Discutir a respeito da formação de agentes públicos que atuam na gestão pública do esporte e lazer no Brasil é um tanto quanto complexo. Autores como Amaral e Bastos (2015) afirmam que essa complexidade se dá devido ao fato de não haver uma área ou curso específico que consiga subsidiar sozinho esta formação em nosso país. Tavares (2010, p. 47) afirma que acaba sendo atribuído principalmente aos cursos de Administração e Educação Física “a tarefa de atender à complexa demanda da gestão pública esportiva”. É por esse motivo que Werneck (1998) e Marcellino (2001) alegam, baseando-se em estudos que discutem a formação de gestores do esporte que atuam em nosso país, que é comum encontrar formação diferenciada entre gestores que ocupam cargos semelhantes.

Aqui, porém, fazemos uma ressalva: será que um determinado curso ou área seria capaz de subsidiar a formação e atuação dos agentes públicos do esporte e lazer? Refletindo acerca dos apontamentos de Bourdieu (2007a; 2007b) a respeito do universo escolar e processo de escolarização, entendemos que os mesmos limitantes da escola - como reprodução de uma determinada cultura, marginalização de alguns alunos em detrimento do privilégio aos “mais aptos” - podem estar presentes nos cursos superiores.

Mazzei e Bastos (2012), ao discorrerem acerca da formação em Gestão do Esporte, afirmam que a formação dos gestores esportivos em nosso país geralmente é desenvolvida por meio de Cursos de Graduação em Educação Física ou Esporte. Mas, ponderam que outras alternativas de cursos surgiram nos últimos anos na realidade brasileira, como exemplos, a criação do Curso de Bacharelado em Gestão Desportiva e do Lazer em 2009 na Universidade Federal do Paraná - Campus do Litoral (Matinhos - PR.); Curso de Bacharelado em Educação Física com ênfase em Gestão do Esporte e Lazer; e cursos técnicos e profissionalizantes em Gestão do Esporte - cursos com duração de 2 anos voltados à formação de Tecnólogo.

Ao realizarmos a busca por cursos de Gestão Desportiva e de Lazer cadastrados no Ministério da Educação (MEC), por meio do Sistema e-MEC, encontramos um total de 52 cursos cadastrados em todo país.
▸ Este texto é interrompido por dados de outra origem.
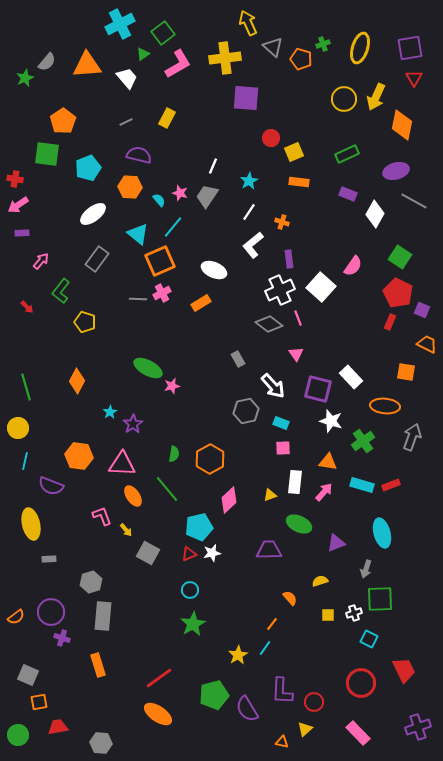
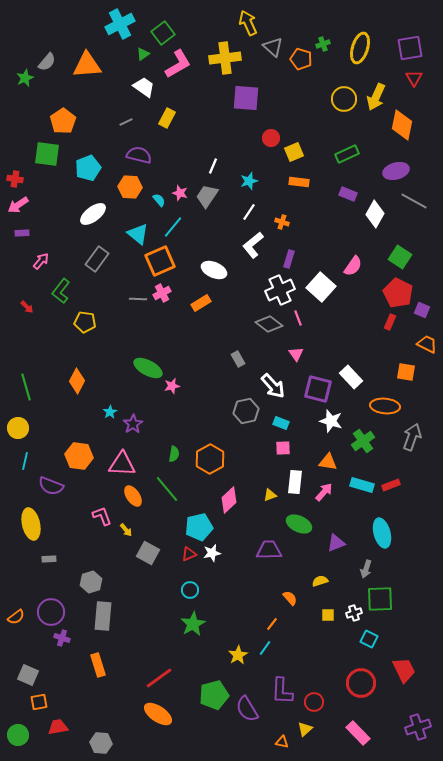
white trapezoid at (127, 78): moved 17 px right, 9 px down; rotated 15 degrees counterclockwise
cyan star at (249, 181): rotated 12 degrees clockwise
purple rectangle at (289, 259): rotated 24 degrees clockwise
yellow pentagon at (85, 322): rotated 10 degrees counterclockwise
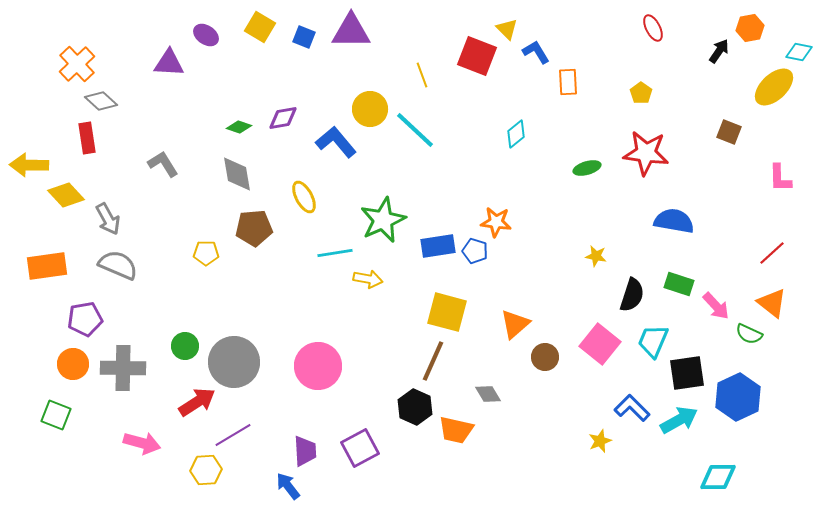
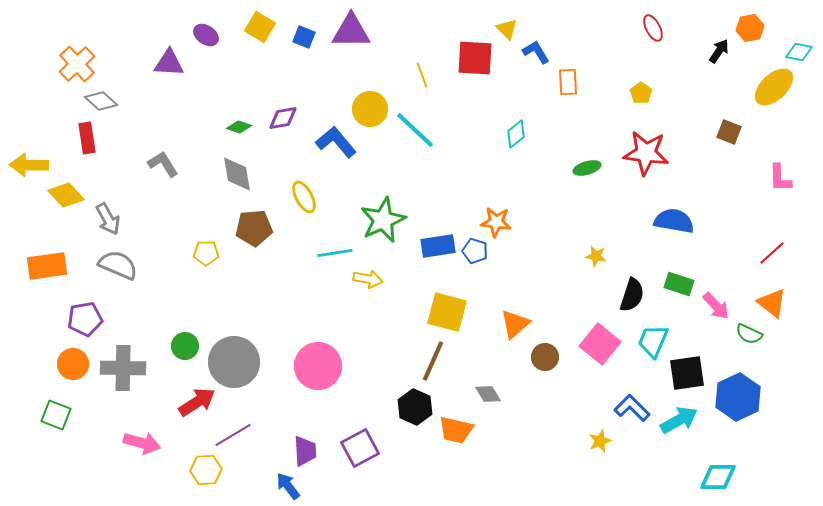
red square at (477, 56): moved 2 px left, 2 px down; rotated 18 degrees counterclockwise
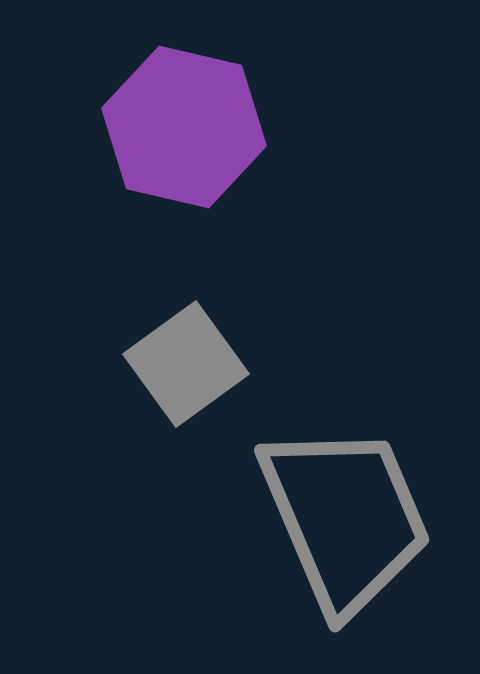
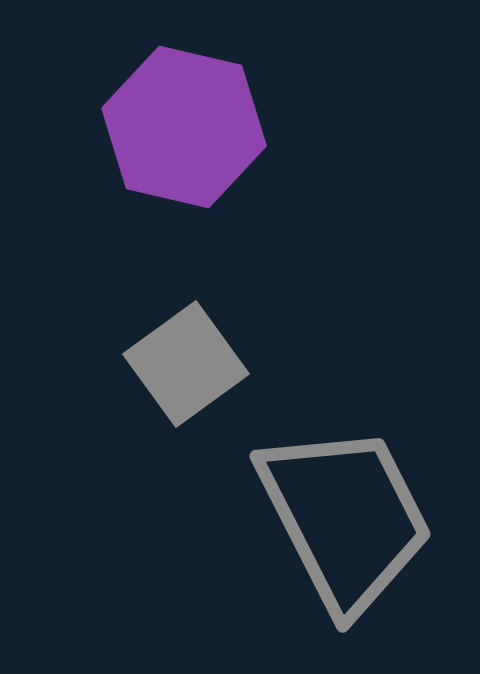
gray trapezoid: rotated 4 degrees counterclockwise
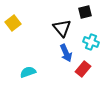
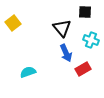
black square: rotated 16 degrees clockwise
cyan cross: moved 2 px up
red rectangle: rotated 21 degrees clockwise
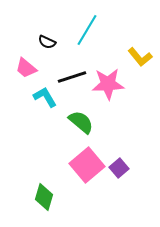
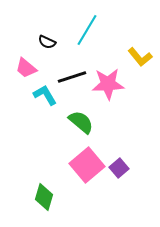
cyan L-shape: moved 2 px up
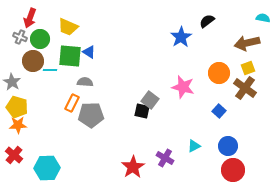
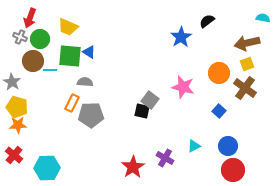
yellow square: moved 1 px left, 4 px up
Dos 52 cursos cadastrados, 51 são cursos ofertados em caráter tecnológico e apenas 1 é um curso de graduação em bacharelado. Este único Curso de Bacharelado em Gestão Desportiva e do Lazer em caráter de graduação da UFPR-Campus do Litoral ofertou o último vestibular no ano de 2014 e posteriormente entrou em processo de extinção. No ano de 2015, o curso possuía apenas alunos remanescentes das últimas turmas. Segundo informações de professores que ministravam aulas no curso, o processo de extinção ocorreu devido à baixa procura e baixo reconhecimento no mercado de trabalho, pois a maioria dos concursos e processos de seleção acabam dando prioridade a profissionais com graduação em Educação Física para assumir cargos na gestão do esporte e lazer. Tais fatores acabaram sendo exacerbados devido ao fato de o curso ser ofertado em uma cidade pequena.
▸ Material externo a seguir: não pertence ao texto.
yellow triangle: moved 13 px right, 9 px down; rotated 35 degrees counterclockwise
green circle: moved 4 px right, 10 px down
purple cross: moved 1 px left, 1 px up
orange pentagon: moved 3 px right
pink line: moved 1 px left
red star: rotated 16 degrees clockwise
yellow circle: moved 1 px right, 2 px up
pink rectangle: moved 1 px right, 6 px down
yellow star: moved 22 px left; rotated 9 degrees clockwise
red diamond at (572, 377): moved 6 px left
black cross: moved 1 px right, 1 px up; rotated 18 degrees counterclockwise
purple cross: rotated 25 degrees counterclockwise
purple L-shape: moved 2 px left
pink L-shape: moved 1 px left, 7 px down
Se classificarmos os cursos por regiões brasileiras, verificamos, na região Norte, 5 cursos ativos, sendo que todos eles são tecnológicos; na região Nordeste 10 cursos, todos tecnológicos; na região Centro-Oeste são ofertados 6 cursos, todos em caráter tecnológico; na região Sudeste, 21 cursos ofertados também tecnológicos; e, na região Sul, dos 7 cursos ofertados, 1 era bacharelado, mas, como afirmado anteriormente, entrou em processo de extinção, e os demais são tecnológicos.

Em relação à nomenclatura, apenas um dos cursos ofertados no estado do Ceará é intitulado “Gestão do esporte e lazer comunitário”, todos os demais intitulam-se “Gestão desportiva e de lazer”. Portanto, podemos constatar, com base nos dados apresentados na Quadro 1, a homogeneidade na maioria dos cursos quanto ao tipo e nomenclatura. O caráter técnico, de curta duração, é o que sobressai quando consideramos a oferta de cursos voltados à gestão do esporte e lazer em nosso país.

Nossas constatações vão ao encontro de Mazzei e Bastos (2012) quando afirmam que, no Brasil, têm surgido alternativas para a formação em gestão do esporte e lazer, como o curso Bacharelado em Gestão Desportiva e do Lazer da UFPR Campus do Litoral, além de cursos técnicos e profissionalizantes. Os autores alegam a falta de cursos de pós-graduação stricto sensu que tratem especificamente da gestão esportiva em nosso país, afirmando que existe apenas linhas de pesquisa em cursos de mestrado, geralmente em Educação Física (MAZZEI; BASTOS, 2012).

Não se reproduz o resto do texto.